Enquête · Archives judiciaires américaines
Dans les fichiers judiciaires américains déclassifiés sur Jeffrey Epstein, un nom français apparaît au détour d’un courriel anodin daté du 2 octobre 2016. L’expéditeur : Louis Amsallem, bras droit du président Jack Lang à l’Institut du Monde Arabe (IMA). Le destinataire : l’adresse personnelle de l’homme d’affaires américain condamné pour trafic sexuel de mineures. Une connexion qui soulève des questions sur la porosité des réseaux à la frontière du pouvoir culturel français.
📋 Sommaire
1. Le profil de Louis Amsallem : conseiller à l’Institut du Monde Arabe
Louis Amsallem, également connu sous le nom de Léon Louis Amsallem, occupe depuis des années une position de confiance auprès de Jack Lang, président de l’Institut du Monde Arabe (IMA) — l’une des institutions culturelles les plus prestigieuses de France, fondée en 1980 par François Mitterrand et inaugurée rue des Fossés-Saint-Bernard à Paris, dans le 5e arrondissement.
Ce bras droit participe activement aux activités de l’institution, notamment dans les partenariats institutionnels. Sa présence est attestée lors de réunions officielles, y compris avec des représentants de la communauté musulmane de France.

2. Un courriel de vœux adressé directement à Jeffrey Epstein
Le document, issu des archives du Département de la Justice américain (DOJ) et accessible via les fichiers Epstein déclassifiés, est daté du 2 octobre 2016 — date correspondant au début de Roch Hachana, le Nouvel An juif. L’expéditeur est Louis Amsallem, depuis Jérusalem. Le message est adressé à [email protected], adresse personnelle de Jeffrey Epstein.
Ce message ne contient aucune transaction ni secret d’État. Il s’agit simplement de vœux de bonne année.
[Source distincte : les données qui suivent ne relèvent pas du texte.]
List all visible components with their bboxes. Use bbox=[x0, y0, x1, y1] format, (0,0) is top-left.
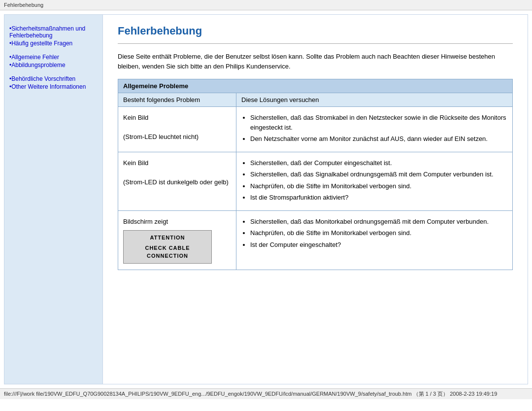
problem-text-1b: (Strom-LED leuchtet nicht) bbox=[123, 133, 199, 140]
attention-box: ATTENTION CHECK CABLE CONNECTION bbox=[123, 230, 212, 264]
table-section-header: Allgemeine Probleme bbox=[118, 79, 512, 93]
cell-problem-2: Kein Bild (Strom-LED ist dunkelgelb oder… bbox=[118, 152, 236, 210]
problem-text-2b: (Strom-LED ist dunkelgelb oder gelb) bbox=[123, 178, 229, 186]
browser-title-bar: Fehlerbehebung bbox=[0, 0, 532, 10]
solution-item: Ist der Computer eingeschaltet? bbox=[250, 240, 507, 250]
sidebar-group-2: •Allgemeine Fehler •Abbildungsprobleme bbox=[9, 53, 98, 69]
table-row: Kein Bild (Strom-LED ist dunkelgelb oder… bbox=[118, 152, 512, 211]
table-col-headers: Besteht folgendes Problem Diese Lösungen… bbox=[118, 93, 512, 107]
sidebar-link-faq[interactable]: •Häufig gestellte Fragen bbox=[9, 39, 98, 47]
cell-solutions-2: Sicherstellen, daß der Computer eingesch… bbox=[236, 152, 512, 210]
solutions-list-2: Sicherstellen, daß der Computer eingesch… bbox=[241, 158, 507, 203]
attention-title: ATTENTION bbox=[129, 234, 206, 242]
problem-text-2a: Kein Bild bbox=[123, 159, 148, 167]
page-wrapper: Fehlerbehebung •Sicherheitsmaßnahmen und… bbox=[0, 0, 532, 399]
sidebar: •Sicherheitsmaßnahmen und Fehlerbehebung… bbox=[4, 15, 103, 384]
solutions-list-3: Sicherstellen, daß das Monitorkabel ordn… bbox=[241, 217, 507, 250]
cell-solutions-3: Sicherstellen, daß das Monitorkabel ordn… bbox=[236, 211, 512, 270]
status-bar: file:///F|/work file/190VW_EDFU_Q70G9002… bbox=[0, 388, 532, 399]
solution-item: Nachprüfen, ob die Stifte im Monitorkabe… bbox=[250, 181, 507, 191]
solution-item: Den Netzschalter vorne am Monitor zunäch… bbox=[250, 134, 507, 144]
sidebar-link-behoerdlich[interactable]: •Behördliche Vorschriften bbox=[9, 75, 98, 83]
cell-solutions-1: Sicherstellen, daß das Stromkabel in den… bbox=[236, 107, 512, 152]
main-layout: •Sicherheitsmaßnahmen und Fehlerbehebung… bbox=[4, 14, 528, 384]
sidebar-link-abbildungsprobleme[interactable]: •Abbildungsprobleme bbox=[9, 61, 98, 69]
solution-item: Sicherstellen, daß der Computer eingesch… bbox=[250, 158, 507, 168]
sidebar-link-weitere[interactable]: •Other Weitere Informationen bbox=[9, 83, 98, 91]
table-row: Bildschirm zeigt ATTENTION CHECK CABLE C… bbox=[118, 211, 512, 270]
solutions-list-1: Sicherstellen, daß das Stromkabel in den… bbox=[241, 113, 507, 144]
solution-item: Nachprüfen, ob die Stifte im Monitorkabe… bbox=[250, 228, 507, 238]
problems-table: Allgemeine Probleme Besteht folgendes Pr… bbox=[118, 79, 513, 270]
solution-item: Ist die Stromsparfunktion aktiviert? bbox=[250, 193, 507, 203]
cell-problem-3: Bildschirm zeigt ATTENTION CHECK CABLE C… bbox=[118, 211, 236, 270]
problem-text-3a: Bildschirm zeigt bbox=[123, 218, 168, 225]
col-header-solutions: Diese Lösungen versuchen bbox=[236, 93, 512, 106]
problem-text-1a: Kein Bild bbox=[123, 114, 148, 121]
cell-problem-1: Kein Bild (Strom-LED leuchtet nicht) bbox=[118, 107, 236, 152]
sidebar-group-3: •Behördliche Vorschriften •Other Weitere… bbox=[9, 75, 98, 91]
solution-item: Sicherstellen, daß das Stromkabel in den… bbox=[250, 113, 507, 132]
sidebar-group-1: •Sicherheitsmaßnahmen und Fehlerbehebung… bbox=[9, 25, 98, 47]
sidebar-link-sicherheit[interactable]: •Sicherheitsmaßnahmen und Fehlerbehebung bbox=[9, 25, 98, 39]
page-title: Fehlerbehebung bbox=[118, 25, 513, 37]
sidebar-nav: •Sicherheitsmaßnahmen und Fehlerbehebung… bbox=[9, 25, 98, 96]
intro-text: Diese Seite enthält Probleme, die der Be… bbox=[118, 52, 513, 71]
sidebar-link-allgemeine-fehler[interactable]: •Allgemeine Fehler bbox=[9, 53, 98, 61]
solution-item: Sicherstellen, daß das Signalkabel ordnu… bbox=[250, 170, 507, 179]
title-divider bbox=[118, 43, 513, 44]
attention-message: CHECK CABLE CONNECTION bbox=[129, 244, 206, 260]
table-row: Kein Bild (Strom-LED leuchtet nicht) Sic… bbox=[118, 107, 512, 152]
col-header-problem: Besteht folgendes Problem bbox=[118, 93, 236, 106]
browser-title-text: Fehlerbehebung bbox=[4, 2, 43, 8]
solution-item: Sicherstellen, daß das Monitorkabel ordn… bbox=[250, 217, 507, 227]
content-area: Fehlerbehebung Diese Seite enthält Probl… bbox=[103, 15, 528, 384]
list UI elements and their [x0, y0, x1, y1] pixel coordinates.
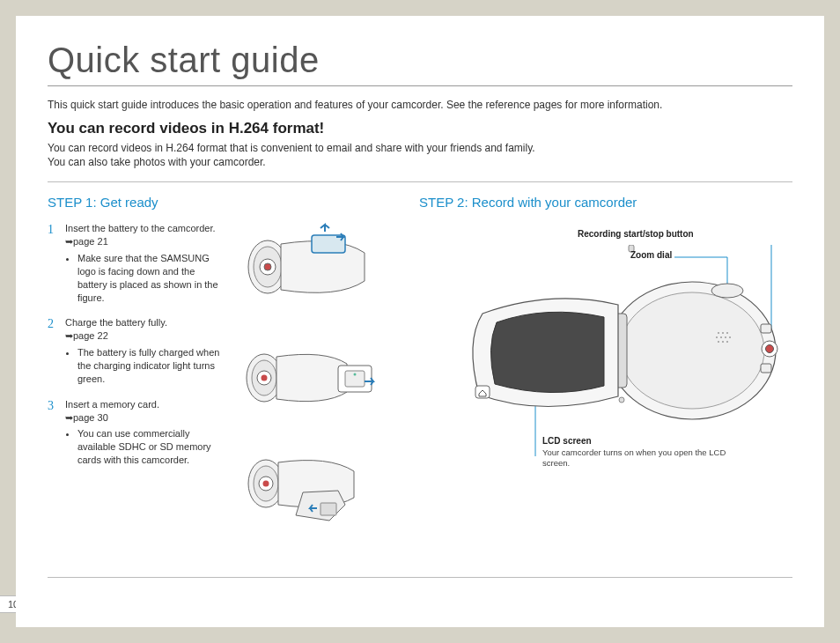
svg-point-22 [716, 336, 718, 338]
svg-rect-32 [761, 364, 771, 373]
step1-figures [232, 195, 391, 561]
step2-heading: STEP 2: Record with your camcorder [419, 195, 792, 210]
svg-point-33 [711, 284, 743, 298]
camcorder-memcard-figure [241, 440, 382, 538]
svg-point-27 [722, 341, 724, 343]
label-record-button: Recording start/stop button [578, 229, 694, 239]
page-content: Quick start guide This quick start guide… [16, 16, 824, 627]
label-zoom-dial: Zoom dial [630, 250, 672, 260]
svg-point-11 [354, 373, 357, 376]
svg-rect-16 [321, 503, 336, 515]
svg-point-36 [619, 397, 624, 403]
subdesc-line1: You can record videos in H.264 format th… [48, 142, 535, 154]
step1-heading: STEP 1: Get ready [48, 195, 224, 210]
svg-point-21 [726, 332, 728, 334]
svg-point-24 [725, 336, 726, 338]
lcd-label-title: LCD screen [542, 436, 592, 446]
svg-point-25 [729, 336, 731, 338]
svg-rect-29 [761, 324, 771, 333]
camcorder-charge-figure [241, 329, 382, 427]
step1-item-1: 1 Insert the battery to the camcorder. ➥… [48, 222, 224, 304]
top-rule [48, 85, 792, 86]
svg-point-31 [766, 345, 774, 353]
steps-container: STEP 1: Get ready 1 Insert the battery t… [48, 181, 792, 578]
step-number: 1 [48, 222, 58, 304]
step-text: Insert the battery to the camcorder. [65, 223, 216, 233]
step-text: Insert a memory card. [65, 399, 159, 410]
svg-point-19 [718, 332, 719, 334]
lcd-label-sub: Your camcorder turns on when you open th… [542, 447, 745, 469]
format-heading: You can record videos in H.264 format! [48, 120, 792, 137]
step1-column: STEP 1: Get ready 1 Insert the battery t… [48, 195, 405, 561]
page-ref: page 22 [73, 330, 108, 341]
label-lcd-screen: LCD screen Your camcorder turns on when … [542, 436, 745, 469]
page-title: Quick start guide [48, 41, 792, 80]
step1-item-2: 2 Charge the battery fully. ➥page 22 The… [48, 316, 224, 385]
step-bullet: The battery is fully charged when the ch… [77, 346, 224, 386]
camcorder-open-figure: Recording start/stop button Zoom dial LC… [428, 245, 789, 456]
svg-point-8 [262, 375, 268, 381]
step-number: 2 [48, 316, 58, 385]
svg-point-20 [722, 332, 724, 334]
step-bullet: Make sure that the SAMSUNG logo is facin… [77, 252, 224, 304]
svg-point-18 [620, 292, 764, 409]
subdesc-line2: You can also take photos with your camco… [48, 156, 266, 168]
camcorder-battery-figure [241, 218, 382, 316]
step-text: Charge the battery fully. [65, 317, 167, 328]
page-ref: page 21 [73, 236, 108, 247]
step2-column: STEP 2: Record with your camcorder Recor… [419, 195, 792, 561]
step-number: 3 [48, 398, 58, 467]
svg-point-28 [726, 341, 728, 343]
svg-point-3 [264, 263, 271, 270]
svg-point-15 [263, 481, 269, 487]
step-bullet: You can use commercially available SDHC … [77, 427, 224, 467]
svg-point-23 [720, 336, 722, 338]
step1-item-3: 3 Insert a memory card. ➥page 30 You can… [48, 398, 224, 467]
format-description: You can record videos in H.264 format th… [48, 141, 792, 169]
svg-point-26 [718, 341, 719, 343]
intro-text: This quick start guide introduces the ba… [48, 99, 792, 111]
page-ref: page 30 [73, 412, 108, 423]
step1-text: STEP 1: Get ready 1 Insert the battery t… [48, 195, 224, 561]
Pourtant, sa présence dans les archives Epstein soulève une question simple mais implacable : comment un proche du pouvoir culturel français a-t-il pu figurer parmi les contacts amicaux de l’un des réseaux les plus sombres de la planète ?
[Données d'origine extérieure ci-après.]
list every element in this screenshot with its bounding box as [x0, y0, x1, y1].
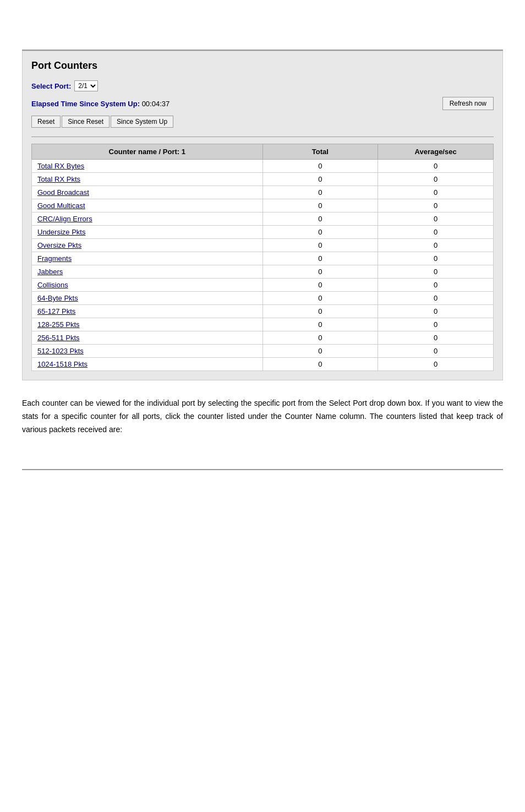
counter-link[interactable]: Collisions	[37, 281, 68, 289]
table-top-divider	[31, 137, 494, 137]
elapsed-time-label: Elapsed Time Since System Up: 00:04:37	[31, 100, 169, 108]
counter-total-cell: 0	[262, 186, 378, 199]
select-port-row: Select Port: 2/1 2/2 2/3	[31, 80, 494, 91]
counter-name-cell: Undersize Pkts	[32, 226, 263, 239]
counter-avg-cell: 0	[378, 173, 494, 186]
counter-link[interactable]: Total RX Bytes	[37, 162, 84, 170]
counter-avg-cell: 0	[378, 279, 494, 292]
table-row: 256-511 Pkts00	[32, 331, 494, 345]
table-row: Jabbers00	[32, 265, 494, 279]
table-row: Good Broadcast00	[32, 186, 494, 199]
counter-name-cell: 256-511 Pkts	[32, 331, 263, 345]
refresh-now-button[interactable]: Refresh now	[442, 97, 494, 110]
table-header-row: Counter name / Port: 1 Total Average/sec	[32, 144, 494, 160]
counter-total-cell: 0	[262, 252, 378, 265]
counter-avg-cell: 0	[378, 226, 494, 239]
counter-avg-cell: 0	[378, 358, 494, 371]
table-row: Fragments00	[32, 252, 494, 265]
counter-link[interactable]: Oversize Pkts	[37, 241, 81, 249]
counter-avg-cell: 0	[378, 318, 494, 331]
counter-total-cell: 0	[262, 239, 378, 252]
counter-avg-cell: 0	[378, 265, 494, 279]
counter-total-cell: 0	[262, 173, 378, 186]
counter-avg-cell: 0	[378, 345, 494, 358]
counter-name-cell: 512-1023 Pkts	[32, 345, 263, 358]
counter-link[interactable]: Undersize Pkts	[37, 228, 85, 236]
counter-total-cell: 0	[262, 160, 378, 173]
counter-total-cell: 0	[262, 331, 378, 345]
counter-name-cell: Jabbers	[32, 265, 263, 279]
tab-reset[interactable]: Reset	[31, 116, 61, 128]
counter-name-cell: Collisions	[32, 279, 263, 292]
col-header-total: Total	[262, 144, 378, 160]
counter-link[interactable]: 65-127 Pkts	[37, 307, 75, 315]
counters-table: Counter name / Port: 1 Total Average/sec…	[31, 144, 494, 371]
table-row: CRC/Align Errors00	[32, 212, 494, 226]
counter-total-cell: 0	[262, 265, 378, 279]
table-row: 64-Byte Pkts00	[32, 292, 494, 305]
counter-total-cell: 0	[262, 305, 378, 318]
counter-name-cell: 64-Byte Pkts	[32, 292, 263, 305]
counter-link[interactable]: Jabbers	[37, 268, 63, 276]
counter-link[interactable]: 64-Byte Pkts	[37, 294, 78, 302]
counter-link[interactable]: 128-255 Pkts	[37, 320, 80, 329]
counter-avg-cell: 0	[378, 160, 494, 173]
counter-link[interactable]: Total RX Pkts	[37, 175, 80, 183]
tabs-row: Reset Since Reset Since System Up	[31, 116, 494, 128]
table-row: 128-255 Pkts00	[32, 318, 494, 331]
counter-avg-cell: 0	[378, 212, 494, 226]
counter-avg-cell: 0	[378, 331, 494, 345]
counter-name-cell: Good Broadcast	[32, 186, 263, 199]
select-port-label: Select Port:	[31, 82, 71, 90]
counter-link[interactable]: CRC/Align Errors	[37, 215, 92, 223]
counter-name-cell: Fragments	[32, 252, 263, 265]
counter-link[interactable]: Good Multicast	[37, 201, 85, 210]
select-port-dropdown[interactable]: 2/1 2/2 2/3	[74, 80, 98, 91]
tab-since-reset[interactable]: Since Reset	[62, 116, 110, 128]
table-row: 512-1023 Pkts00	[32, 345, 494, 358]
counter-name-cell: Total RX Pkts	[32, 173, 263, 186]
counter-total-cell: 0	[262, 279, 378, 292]
counter-name-cell: 65-127 Pkts	[32, 305, 263, 318]
col-header-avg: Average/sec	[378, 144, 494, 160]
counter-total-cell: 0	[262, 212, 378, 226]
counter-total-cell: 0	[262, 226, 378, 239]
counter-name-cell: CRC/Align Errors	[32, 212, 263, 226]
table-row: Oversize Pkts00	[32, 239, 494, 252]
elapsed-refresh-row: Elapsed Time Since System Up: 00:04:37 R…	[31, 97, 494, 110]
counter-avg-cell: 0	[378, 199, 494, 212]
counter-name-cell: 1024-1518 Pkts	[32, 358, 263, 371]
table-row: Total RX Pkts00	[32, 173, 494, 186]
counter-name-cell: Oversize Pkts	[32, 239, 263, 252]
counter-link[interactable]: 1024-1518 Pkts	[37, 360, 88, 368]
counter-name-cell: Total RX Bytes	[32, 160, 263, 173]
counter-total-cell: 0	[262, 199, 378, 212]
counter-link[interactable]: Good Broadcast	[37, 188, 89, 197]
tab-since-system-up[interactable]: Since System Up	[111, 116, 173, 128]
page-title: Port Counters	[31, 60, 494, 72]
counter-link[interactable]: 512-1023 Pkts	[37, 347, 84, 355]
col-header-name: Counter name / Port: 1	[32, 144, 263, 160]
table-row: 65-127 Pkts00	[32, 305, 494, 318]
table-row: 1024-1518 Pkts00	[32, 358, 494, 371]
counter-avg-cell: 0	[378, 305, 494, 318]
table-row: Total RX Bytes00	[32, 160, 494, 173]
bottom-divider	[22, 469, 503, 470]
counter-total-cell: 0	[262, 345, 378, 358]
counter-total-cell: 0	[262, 358, 378, 371]
table-row: Collisions00	[32, 279, 494, 292]
description-text: Each counter can be viewed for the indiv…	[22, 397, 503, 436]
counter-avg-cell: 0	[378, 186, 494, 199]
counter-avg-cell: 0	[378, 252, 494, 265]
counter-total-cell: 0	[262, 318, 378, 331]
counter-name-cell: Good Multicast	[32, 199, 263, 212]
port-counters-panel: Port Counters Select Port: 2/1 2/2 2/3 E…	[22, 51, 503, 380]
counter-avg-cell: 0	[378, 239, 494, 252]
counter-total-cell: 0	[262, 292, 378, 305]
table-row: Good Multicast00	[32, 199, 494, 212]
counter-avg-cell: 0	[378, 292, 494, 305]
counter-link[interactable]: Fragments	[37, 254, 72, 263]
table-row: Undersize Pkts00	[32, 226, 494, 239]
counter-name-cell: 128-255 Pkts	[32, 318, 263, 331]
counter-link[interactable]: 256-511 Pkts	[37, 334, 80, 342]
3. Associé en affaires de l’ancien président du CRIF
Au-delà du courriel Epstein, les documents publics révèlent d’autres connexions notables. Louis Amsallem (Leon Amsallem) partage des responsabilités entrepreneuriales avec Francis Kalifat, président du CRIF (Conseil représentatif des institutions juives de France) de 2016 à 2022 — l’organisme représentatif central de la communauté juive en France.
Les deux hommes sont co-associés dans deux structures :
- Groupe Vaneau — groupement d’intérêt économique spécialisé dans la réparation de chaussures et articles de maroquinerie (Louis Amsallem : contrôleur de gestion ; Francis Kalifat : administrateur)
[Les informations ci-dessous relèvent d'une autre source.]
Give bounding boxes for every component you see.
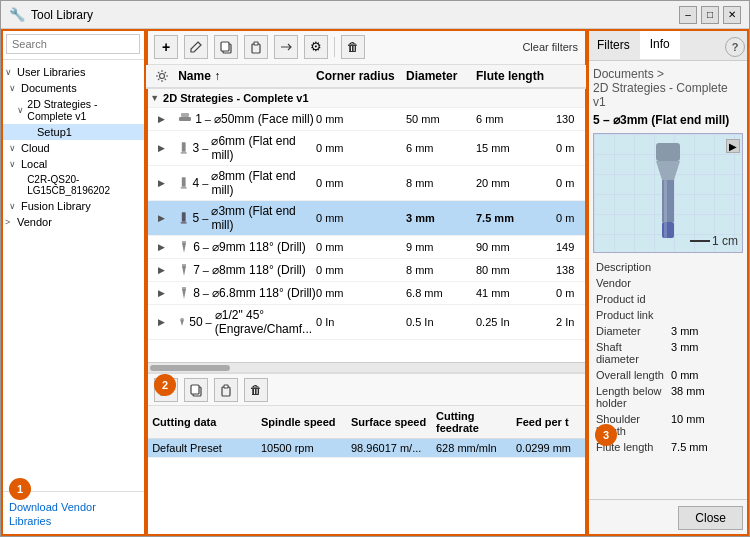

- Latour SARL — société dans laquelle chacun détient 250 parts sociales, attestées par les statuts officiels mis à jour le 4 mai 2022

Ces associations n’ont, en elles-mêmes, aucun caractère délictueux. Elles illustrent néanmoins l’imbrication des réseaux dans lesquels évolue Louis Amsallem, à la croisée des sphères culturelle, communautaire et entrepreneuriale françaises.
4. Médiateur auprès de la Grande Mosquée de Paris
Louis Amsallem intervient également comme intermédiaire entre l’IMA et la Grande Mosquée de Paris, l’une des plus importantes institutions religieuses musulmanes de France, dont le siège se situe place du Puits-de-l’Ermite dans le 5e arrondissement — à quelques centaines de mètres de l’IMA.
Il a participé à des réunions avec le recteur Chems-eddine Hafiz et d’autres représentants afin de développer des partenariats culturels et institutionnels. Des documents publics le présentent comme l’un des interlocuteurs chargés d’identifier et de dialoguer avec les responsables musulmans dits « modérés » dans le cadre des missions de l’IMA.
Ces connexions croisées — Institut du Monde Arabe, CRIF, Grande Mosquée — dessinent le portrait d’un homme de réseau évoluant à l’intersection de trois sphères rarement en contact direct : la culture publique subventionnée, la représentation communautaire juive et le dialogue interreligieux institutionnel.
5. Conclusion : des réseaux visibles, une implication pénale absente
Les faits sont établis par des documents officiels et publics :
- Un courriel amical dans les archives Epstein du DOJ américain
- Une association d’affaires avec l’ex-président du CRIF Francis Kalifat
- Un poste de conseiller auprès de Jack Lang à l’IMA
- Un rôle de médiateur entre l’IMA et la Grande Mosquée de Paris
Aucun élément disponible ne démontre une implication pénale de Louis Amsallem dans les activités criminelles de Jeffrey Epstein. Le courriel constitue un simple message de vœux. Ni Jack Lang, ni l’IMA, ni le CRIF, ni la Grande Mosquée de Paris n’ont publié de commentaire officiel à ce jour (15 mars 2026).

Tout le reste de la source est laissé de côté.